**WORK INSTRUCTION**: Keep every line in which "with" occurs and drop the rest of the data.

Records drawn from a dataset:
=-=-=
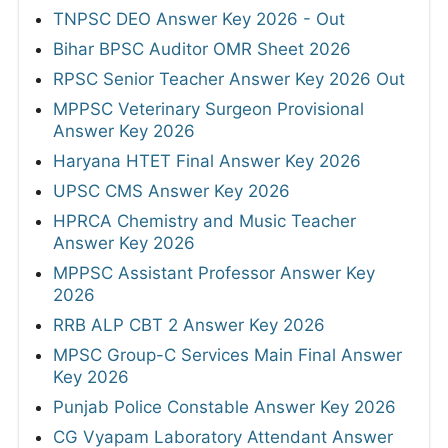
TNPSC DEO Answer Key 2026 - Out
Bihar BPSC Auditor OMR Sheet 2026
RPSC Senior Teacher Answer Key 2026 Out
MPPSC Veterinary Surgeon Provisional
Answer Key 2026
Haryana HTET Final Answer Key 2026
UPSC CMS Answer Key 2026
HPRCA Chemistry and Music Teacher
Answer Key 2026
MPPSC Assistant Professor Answer Key
2026
RRB ALP CBT 2 Answer Key 2026
MPSC Group-C Services Main Final Answer
Key 2026
Punjab Police Constable Answer Key 2026
CG Vyapam Laboratory Attendant Answer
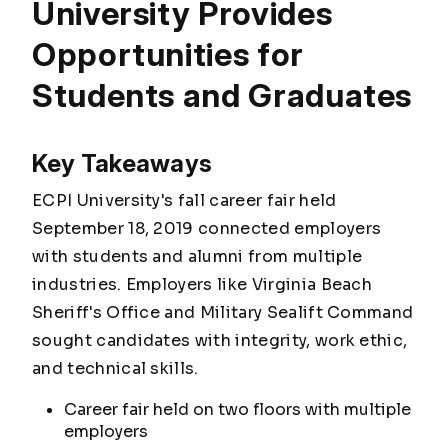
University Provides
Opportunities for
Students and Graduates
Key Takeaways
ECPI University's fall career fair held
September 18, 2019 connected employers
with students and alumni from multiple
industries. Employers like Virginia Beach
Sheriff's Office and Military Sealift Command
sought candidates with integrity, work ethic,
and technical skills.
Career fair held on two floors with multiple
employers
=-=-=
**SOLUTION TO THIS EXERCISE**:
with students and alumni from multiple
sought candidates with integrity, work ethic,
Career fair held on two floors with multiple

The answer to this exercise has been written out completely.